“Seeing large steel and cement structures completely demolished was just astonishing to me,” said Brandon Bond, administrative director of the Office of Emergency Management for Stanford Hospital and Clinics. “But you saw resiliency in the people.”
According to the United Nations Office for the Coordination of Humanitarian Affairs, about 14 million people, or about 14.5% of the country's population, were affected by the storm. The most recent count of deaths, as reported by the government in late November, was more than 6,000, with another nearly 28,000 people injured.

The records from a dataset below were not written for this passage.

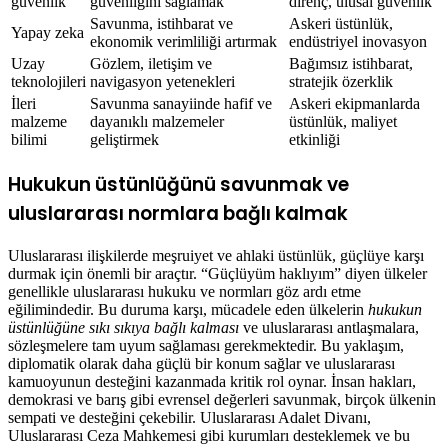
güvenlik
güvenliğini sağlamak
direnç, ulusal güvenlik
Savunma, istihbarat ve
Askeri üstünlük,
Yapay zeka
ekonomik verimliliği artırmak
endüstriyel inovasyon
Uzay
Gözlem, iletişim ve
Bağımsız istihbarat,
teknolojileri
navigasyon yetenekleri
stratejik özerklik
İleri
Savunma sanayiinde hafif ve
Askeri ekipmanlarda
malzeme
dayanıklı malzemeler
üstünlük, maliyet
bilimi
geliştirmek
etkinliği
Hukukun üstünlüğünü savunmak ve
uluslararası normlara bağlı kalmak
Uluslararası ilişkilerde meşruiyet ve ahlaki üstünlük, güçlüye karşı
durmak için önemli bir araçtır. “Güçlüyüm haklıyım” diyen ülkeler
genellikle uluslararası hukuku ve normları göz ardı etme
eğilimindedir. Bu duruma karşı, mücadele eden ülkelerin
hukukun
üstünlüğüne sıkı sıkıya bağlı kalması
ve uluslararası antlaşmalara,
sözleşmelere tam uyum sağlaması gerekmektedir. Bu yaklaşım,
diplomatik olarak daha güçlü bir konum sağlar ve uluslararası
kamuoyunun desteğini kazanmada kritik rol oynar. İnsan hakları,
demokrasi ve barış gibi evrensel değerleri savunmak, birçok ülkenin
sempati ve desteğini çekebilir. Uluslararası Adalet Divanı,
Uluslararası Ceza Mahkemesi gibi kurumları desteklemek ve bu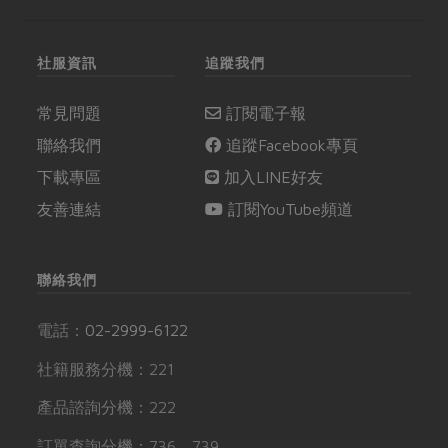
社服資訊
追蹤我們
常見問題
訂閱電子報
聯絡我們
追蹤Facebook專頁
下載專區
加入LINE好友
友善連結
訂閱YouTube頻道
聯絡我們
電話：
02-2999-6122
社籍服務分機：221
產品諮詢分機：222
訂單查詢分機：736、739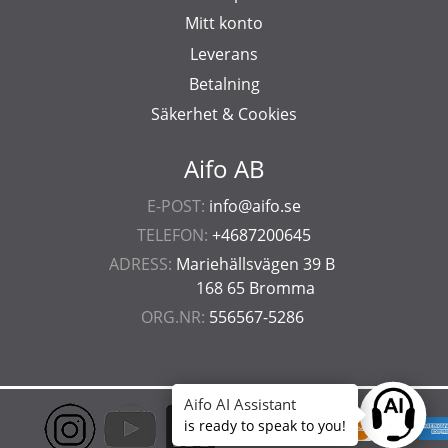
Mitt konto
Leverans
Betalning
Säkerhet & Cookies
Aifo AB
E-POST:
info@aifo.se
TELEFON:
+4687200645
ADRESS:
Mariehällsvägen 39 B
168 65 Bromma
ORG.NR:
556567-5286
Aifo AI Assistant
Ask anyt
is ready to speak to you!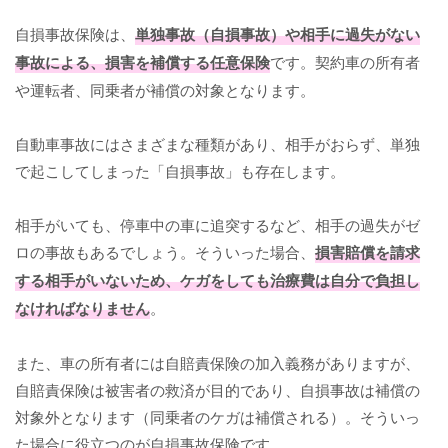
自損事故保険は、
単独事故（自損事故）や相手に過失がない
事故による、損害を補償する任意保険
です。契約車の所有者
や運転者、同乗者が補償の対象となります。
自動車事故にはさまざまな種類があり、相手がおらず、単独
で起こしてしまった「自損事故」も存在します。
相手がいても、停車中の車に追突するなど、相手の過失がゼ
ロの事故もあるでしょう。そういった場合、
損害賠償を請求
する相手がいないため、ケガをしても治療費は自分で負担し
なければなりません
。
また、車の所有者には自賠責保険の加入義務がありますが、
自賠責保険は被害者の救済が目的であり、自損事故は補償の
対象外となります（同乗者のケガは補償される）。そういっ
た場合に役立つのが自損事故保険です。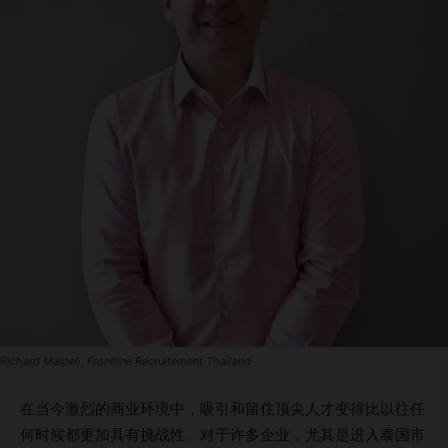
Richard Malpeli, Frontline Recruitement Thailand
在当今激烈的商业环境中，吸引和留住顶尖人才变得比以往任
何时候都更加具有挑战性。对于许多企业，尤其是进入泰国市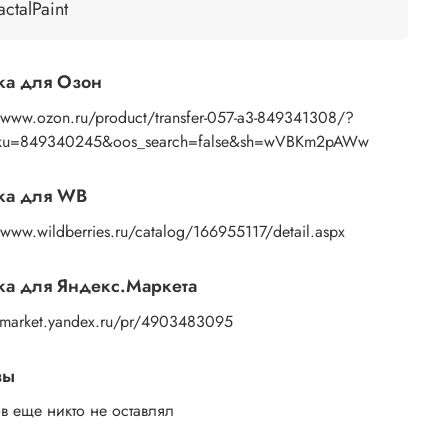
ью губки или спонжа, подождите 10 секунд,
actalPaint
 основе пропитаться водой. Затем приложите
ажение к поверхности и, плотно прижимая
ами бумажную основу, сдвигаете ее на себя.
ка для Озон
ок остается на изделии. Сразу после нанесения
те лишнюю влагу и воздух бумажным полотенцем
//www.ozon.ru/product/transfer-057-a3-849341308/?
усочком сухой ткани. После чего покройте
sku=849340245&oos_search=false&sh=wVBKm2pAWw
ажение любым покрывным лаком. Отлично
дет акриловый лак на водной основе, матовый,
ка для WB
евый, полуглянцевый.
/www.wildberries.ru/catalog/166955117/detail.aspx
а для Яндекс.Маркета
//market.yandex.ru/pr/4903483095
вы
в еще никто не оставлял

Gabiola, Bond and eight other volunteers from the Stanford Emergency Medicine Program for Emergency Response (SEMPER) deployed to the Philippines on Nov. 22.
It isn't the first time Stanford has assembled a relief team following an international disaster. In 2010, SEMPER sent four emergency physicians and four nurses to Port-au-Prince, Haiti, five days after a devastating earthquake. “We sent different rotating groups every two weeks to a hospital there for about three months,” said Dr. Colin Bucks, associate director of SEMPER. “Afterward, we said, 'Hey, this is actually something we can do well. Let's start training folks and equipping them to go.' ”
Hauling an average of 160 pounds of equipment and pharmaceuticals per person, the most recent team of four doctors, three nurses, one nurse practitioner, a clinical social worker and an emergency medical technician arrived in Cebu City and then traveled to more remote and harder-hit areas to focus on primary-care services. Six went to an area 45 minutes south of Tacloban, while four went to the coastal town of Guiuan.
Bucks, a clinical assistant professor of surgery and an emergency physician, led the four-person team to Guiuan. “It was just wiped out,” Bucks said. “It probably took us four days to get in.”